___ Recorded information

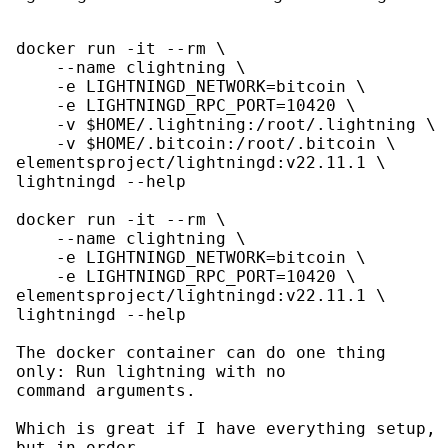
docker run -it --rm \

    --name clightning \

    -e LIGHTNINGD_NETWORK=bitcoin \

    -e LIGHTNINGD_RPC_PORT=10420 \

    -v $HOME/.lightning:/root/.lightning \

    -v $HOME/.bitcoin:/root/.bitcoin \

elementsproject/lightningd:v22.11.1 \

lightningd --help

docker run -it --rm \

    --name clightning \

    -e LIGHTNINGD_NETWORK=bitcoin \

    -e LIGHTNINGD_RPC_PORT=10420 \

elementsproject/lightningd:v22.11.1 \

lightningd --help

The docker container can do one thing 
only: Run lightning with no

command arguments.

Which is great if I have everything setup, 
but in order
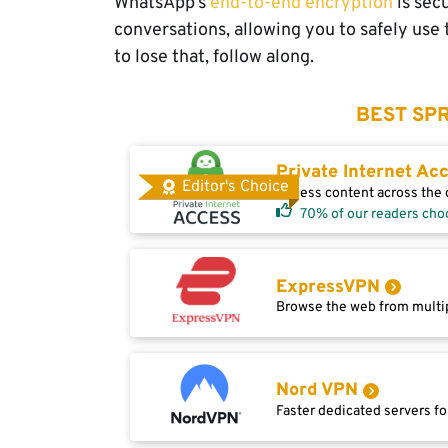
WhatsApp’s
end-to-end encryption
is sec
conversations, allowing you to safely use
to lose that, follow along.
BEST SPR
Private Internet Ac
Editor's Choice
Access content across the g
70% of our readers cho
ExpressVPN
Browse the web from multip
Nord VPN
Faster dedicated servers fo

______
___ Recorded information

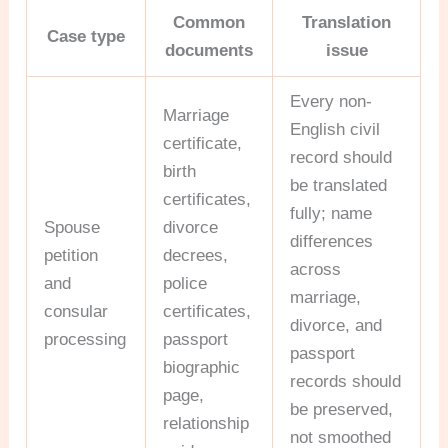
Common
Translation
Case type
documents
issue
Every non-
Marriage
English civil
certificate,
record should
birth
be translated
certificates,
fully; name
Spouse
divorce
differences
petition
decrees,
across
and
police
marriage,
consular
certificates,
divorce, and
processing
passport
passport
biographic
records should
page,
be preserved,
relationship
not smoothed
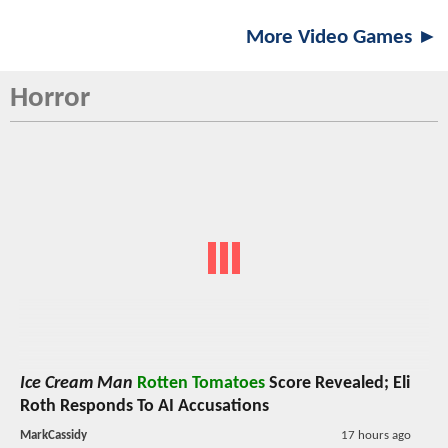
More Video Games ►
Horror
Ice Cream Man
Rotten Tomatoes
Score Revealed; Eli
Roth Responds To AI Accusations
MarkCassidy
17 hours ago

______

The answer should be all lines from the entries above that hold the word "HOME".

    -v $HOME/.lightning:/root/.lightning \
    -v $HOME/.bitcoin:/root/.bitcoin \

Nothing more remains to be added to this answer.